I do not love lighting scented candles. There. I said it. I know. That likely puts me in the minority, but hear me out.
It should be noted, this dislike stems aside from the abundance of artificial bad stuff (science term) we’re putting in the air for our breathing pleasure when lighting most scented candles.
Of course I own scented candles (I don’t live under a candle-less rock). I just don’t often light them. Most scents are strong enough that simply opening the lid or placing it in front of an open window is scent enough for me.
Because really, I’d rather walk past and notice a subtle scent if the alternative is walking into a whole home that smells like a fake frosted lemon sugar cookie. And, what if it’s a great candle and it smells just like a REAL frosted lemon sugar cookie? Well then I’m going to be expecting my frosted lemon sugar cookie. See? Disappointing either way.
But this isn’t supposed to be about personal disappointment. This is about spring.
Have you ever noticed that one of the things people get most excited about, is the first morning of the year when they walk outside and smell spring? I imagine it’s some combination of softening soil with barely-there buds just waiting to bloom.
It’s a subtle scent, that springy smell…and isn’t it the best?

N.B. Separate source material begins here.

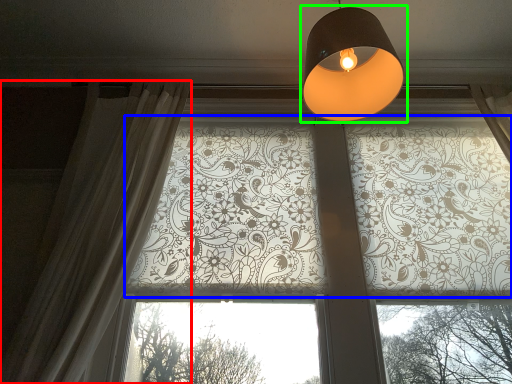 Question: Which object is positioned farthest from curtain (highlighted by a red box)? Select from bay window (highlighted by a blue box) and lamp (highlighted by a green box).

A year ago, I was given these rosy rings. (If buying sounds better than making…you should get yourself some too.) The company out of Denver, suggests placing their wax sachets in your lingerie drawer or with your linens. They also come on a suede string and they are beautiful, so I’m not really sure why you’d do anything other than display them for all to see…and smell.
The wonderful thing about these (and the homemade version) is that they have that spring thing going for them. The perfect balance of subtle strength.
metal cookie cutters
wax (this can be leftover candles, soy wax, beeswax, wax pellets, wax sheets… you get it)
The amount of wax depends on how many wax sachets you’d like to make. I used 14-16 oz (a combination of recycled candles and several of these soy wax combs) to pour into a 9×9 glass baking dish. When I make them again, I may make them thinner but it’s really a matter of preference.
essential oils (if you’re using unscented wax, a few drops of lavender or rose are my favorite but experiment!)
dried flowers, petals, berries, dried citrus slices (optional, but pretty)
twine (optional for hanging)
skewer or straw (optional for hanging)
a double boiler set up (a heat proof bowl over a pot of simmering water)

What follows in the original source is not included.